I’m also encouraged because my son shared that the “difficult” teacher was now treating him differently in class, he’s been kinder and has been helping him more with classwork. All this started after the dreaded 504 meeting.

As my husband reminded me after the meeting, “I know that you feel like all your hard work was for nothing, but you never know what impact you may have had. Maybe he’ll think about our family and be ready to address things differently in the future or maybe one of the teachers will see our son with a new perspective and be ready to help him.”

Once again, my husband has shown that he’s a wise man.

On another note, tonight my son and I visited a charter school in the area, we’re trying to keep our options open as we carefully move forward, one step at a time.



7 comments:

  1. Your experience may be different, but I thought I would let you know that we tried our local charter school and it was a complete disaster.

    There were perhaps some unique circumstances....the school had just opened and because the district had refused to approve it, it was funded under a special state charter and some legal battles over that meant that it was hastily organized in order to open that year. When applying, the administrators told me all the right things about the services they'd be able to provide (my son has an IEP and they said they'd honor it without change while he got adjusted and then review and revise later if necessary.)
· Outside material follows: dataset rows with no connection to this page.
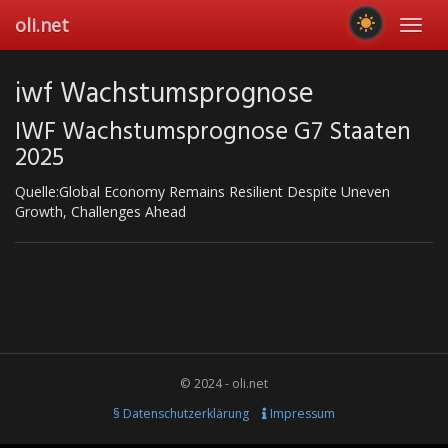
Skip
oli.net
Toggl
to
navig
main
content
iwf Wachstumsprognose
IWF Wachstumsprognose G7 Staaten
2025
Quelle:Global Economy Remains Resilient Despite Uneven
Growth, Challenges Ahead
© 2024 - oli.net
§ Datenschutzerklärung
Impressum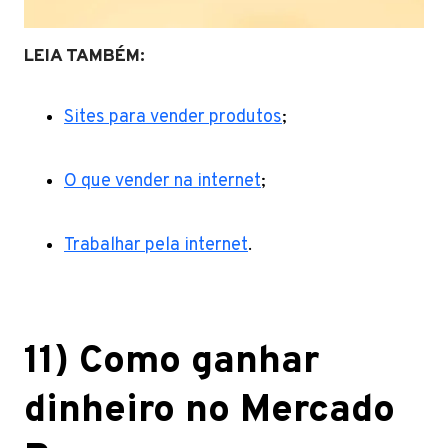
LEIA TAMBÉM:
Sites para vender produtos
;
O que vender na internet
;
Trabalhar pela internet
.
11) Como ganhar
dinheiro no Mercado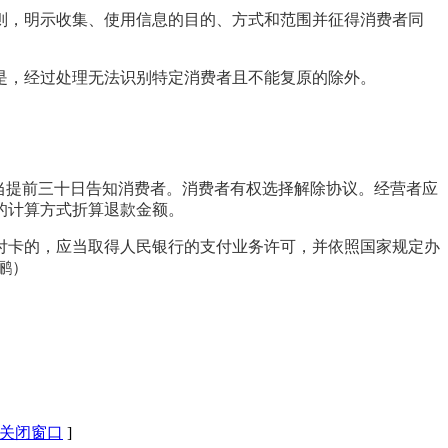
则，明示收集、使用信息的目的、方式和范围并征得消费者同
是，经过处理无法识别特定消费者且不能复原的除外。
当提前三十日告知消费者。消费者有权选择解除协议。经营者应
的计算方式折算退款金额。
付卡的，应当取得人民银行的支付业务许可，并依照国家规定办
鹂）
关闭窗口
]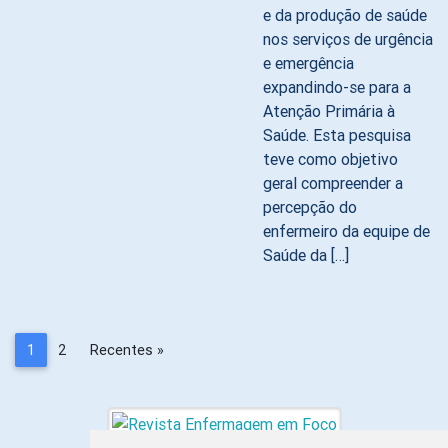
e da produção de saúde
nos serviços de urgência
e emergência
expandindo-se para a
Atenção Primária à
Saúde. Esta pesquisa
teve como objetivo
geral compreender a
percepção do
enfermeiro da equipe de
Saúde da […]
1
2
Recentes »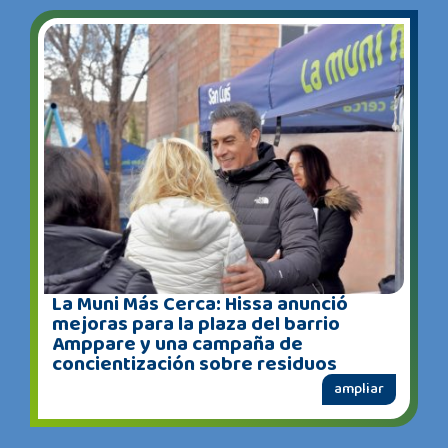
La Muni Más Cerca: Hissa anunció
mejoras para la plaza del barrio
Amppare y una campaña de
concientización sobre residuos
ampliar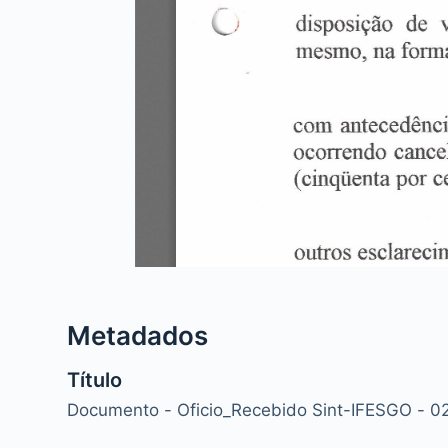
Metadados
Título
Documento - Oficio_Recebido Sint-IFESGO - 0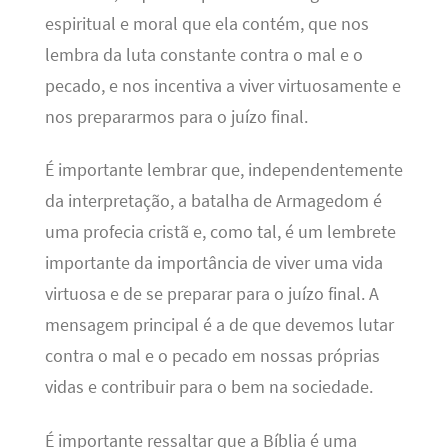
espiritual e moral que ela contém, que nos
lembra da luta constante contra o mal e o
pecado, e nos incentiva a viver virtuosamente e
nos prepararmos para o juízo final.
É importante lembrar que, independentemente
da interpretação, a batalha de Armagedom é
uma profecia cristã e, como tal, é um lembrete
importante da importância de viver uma vida
virtuosa e de se preparar para o juízo final. A
mensagem principal é a de que devemos lutar
contra o mal e o pecado em nossas próprias
vidas e contribuir para o bem na sociedade.
É importante ressaltar que a Bíblia é uma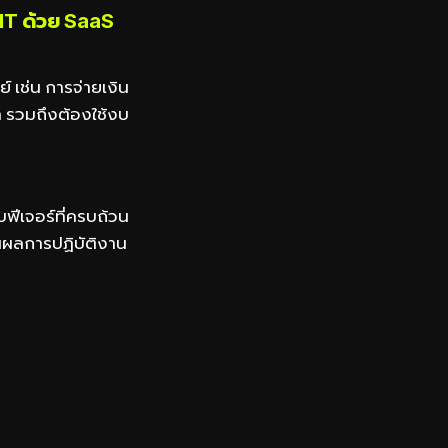
IT ด้วย SaaS
 เช่น การจ่ายเงิน
 รวมถึงต้องใช้งบ
ฟีเจอร์ที่ครบถ้วน
นผลการปฏิบัติงาน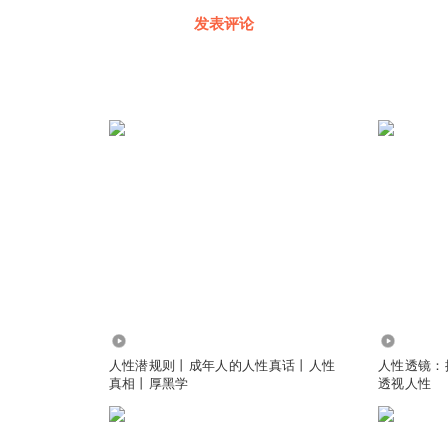
发表评论
1604.89万
1.04万
人性潜规则丨成年人的人性真话丨人性
人性透镜：
真相丨厚黑学
透视人性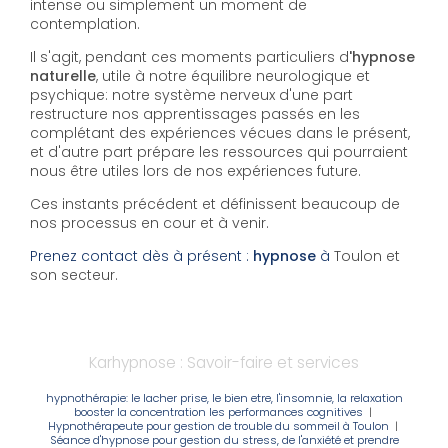
intense ou simplement un moment de
contemplation.
Il s'agit, pendant ces moments particuliers d
'hypnose
naturelle
, utile à notre équilibre neurologique et
psychique: notre système nerveux d'une part
restructure nos apprentissages passés en les
complétant des expériences vécues dans le présent,
et d'autre part prépare les ressources qui pourraient
nous être utiles lors de nos expériences future.
Ces instants précédent et définissent beaucoup de
nos processus en cour et à venir.
Prenez contact dès à présent :
hypnose
à
Toulon et
son secteur.
Karhypnose : Savoir-faire et services
hypnothérapie: le lacher prise, le bien etre, l'insomnie, la relaxation
booster la concentration les performances cognitives
|
Hypnothérapeute pour gestion de trouble du sommeil à Toulon
|
Séance d'hypnose pour gestion du stress, de l'anxiété et prendre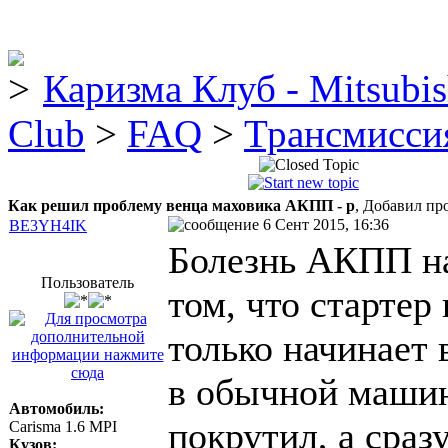
Каризма Клуб - Mitsubis
Club
>
FAQ
>
Трансмисси
Как решил проблему венца маховика АКПП - р
, Добавил пр
6 Сент 2015, 16:36
BE3YH4IK
Болезнь АКПП на
Пользователь
том, что стартер 
только начинает 
в обычной машин
Автомобиль:
покрутил, а сра
Carisma 1.6 MPI
Кузов: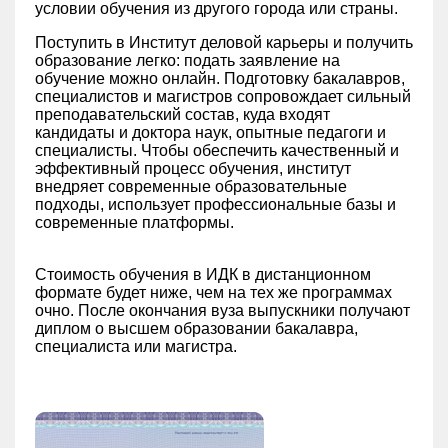
условии обучения из другого города или страны.
Поступить в Институт деловой карьеры и получить
образование легко: подать заявление на
обучение можно онлайн. Подготовку бакалавров,
специалистов и магистров сопровождает сильный
преподавательский состав, куда входят
кандидаты и доктора наук, опытные педагоги и
специалисты. Чтобы обеспечить качественный и
эффективный процесс обучения, институт
внедряет современные образовательные
подходы, использует профессиональные базы и
современные платформы.
Стоимость обучения в ИДК в дистанционном
формате будет ниже, чем на тех же программах
очно. После окончания вуза выпускники получают
диплом о высшем образовании бакалавра,
специалиста или магистра.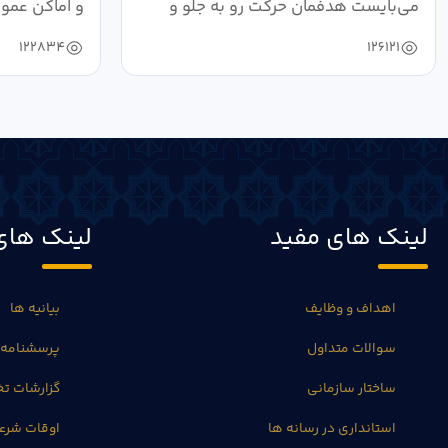
می‌بایست هدفمان حرکت رو به جلو و
و اماکن عمو
دستیابی...
۱۴۰۴ به...
122834
126121
لینک های مفید
لینک های
اهداف و وظایف
بیانیه ها
سوالات متداول
پرسشنامه 
ساختار سازمانی
گزارشات 
استانداری در رسانه ها
اوقات شرع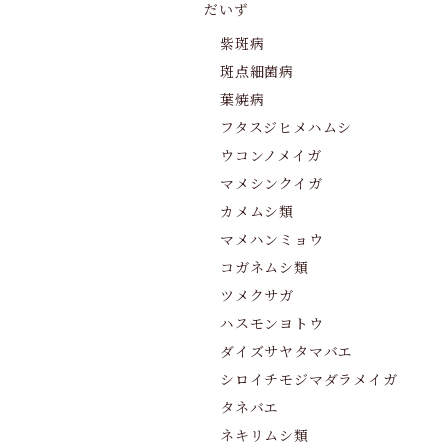
だいず
紫斑病
斑点細菌病
葉焼病
フタスジヒメハムシ
ウコンノメイガ
マメシンクイガ
カメムシ類
マメハンミョウ
コガネムシ類
ツメクサガ
ハスモンヨトウ
ダイズサヤタマバエ
シロイチモジマダラメイガ
タネバエ
ネキリムシ類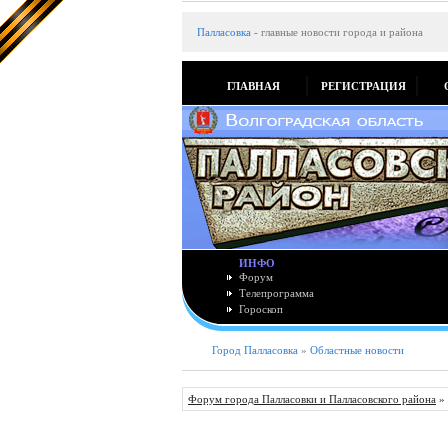
Палласовка
-
главные новости города и района
ГЛАВНАЯ
РЕГИСТРАЦИЯ
ИНФО
Форум
Телепрограмма
Гороскоп
Город Палласовка
»
Областные новости
Форум города Палласовки и Палласовского района
»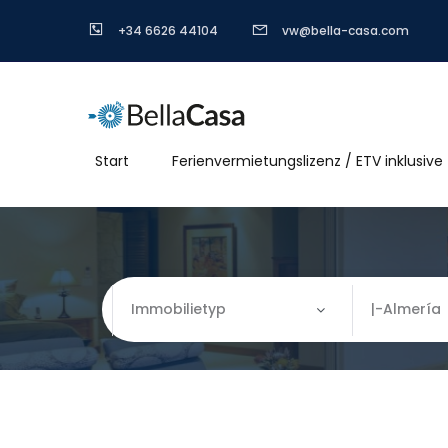
+34 6626 44104
vw@bella-casa.com
Start
Ferienvermietungslizenz / ETV inklusive
Immobilietyp
|-Almería
Immobilietyp
Wo
Apartment
Almería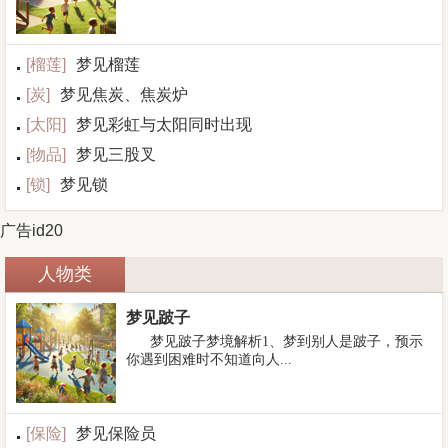
[
榴莲
]
梦见榴莲
[
炭
]
梦见焦炭、焦炭炉
[
太阳
]
梦见彩虹与太阳同时出现
[
物品
]
梦见三股叉
[
锁
]
梦见锁
广告id20
人物类
梦见跛子
梦见跛子梦境解析1、梦到别人是跛子，预示
你遇到困难时不知道向人...
[
保险
]
梦见保险员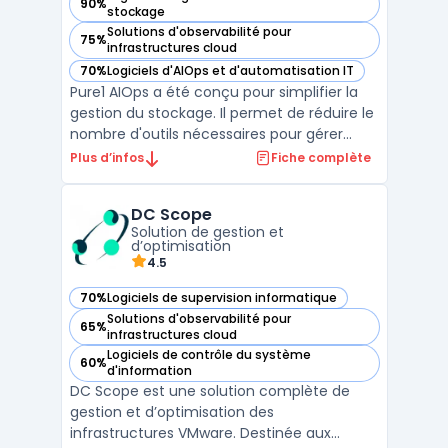
90%
— voir Pure1® dans cette catégorie
stockage
Solutions d'observabilité pour
75%
— voir Pure1® dans cette catégorie
infrastructures cloud
70%
Logiciels d'AIOps et d'automatisation IT
— voir Pure1® dans cette catégorie
Pure1 AIOps a été conçu pour simplifier la
gestion du stockage. Il permet de réduire le
nombre d'outils nécessaires pour gérer
efficacement votre stockage grâce à une
Plus d’infos
Fiche complète
offre SaaS AIOps. Cette solution est
spécialement conçue pour faciliter
DC Scope
l'utilisation de votre environnement Pure
Solution de gestion et
Storage.Avec Pure1, ...
d’optimisation
4.5
70%
Logiciels de supervision informatique
— voir DC Scope dans cette catégorie
Solutions d'observabilité pour
65%
— voir DC Scope dans cette catégorie
infrastructures cloud
Logiciels de contrôle du système
60%
— voir DC Scope dans cette catégorie
d'information
DC Scope est une solution complète de
gestion et d’optimisation des
infrastructures VMware. Destinée aux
    My son began to struggle more and more...in part because of med changes we were workong on at the time. His teacher was a new grad, as most of their staff was....and although sge was trying she was completely overwhelmed and did not have enough support. My son ended up in the phosp after a panic attack at school with suicidal talk. After the hospitalization, the school was completely unwilling and unable to provide additional services to get him back in the school setting. They kept telling me that he would need to transfer back to the district school (but not his home school) to a self contained EBD classroom, in spite of the fact that none of his doctors/ therapists felt this was the right placement for him. I soon realized this was just the protocol they followed for kids who needed more support which they were unable to provide (they were seriously understaffed for special ed services and when I brought up their legal obligations the principal told me that she was doing everything she could to hire qualified teachers and meanwhile they contracted with the district to take the kids with more severe problems. I was torn because I knew I had legal grounds to fight for his needs to be met appropriately but we couldn't let him suffer through that process. Luckily I contacted the teachers and principal at his former school (our home district school) and they agreed too that he didn't belong in the EBD classroom. He was pretty fragile for a while but finished out the school year with partial days and now is back to regular school days.

    Anyway....i'm sure there are some good Charter schools but I would be very hesitant to consider one again....and at very least would verify everything and talk to as many people as possible who have had experience with kids with special needs going to that school.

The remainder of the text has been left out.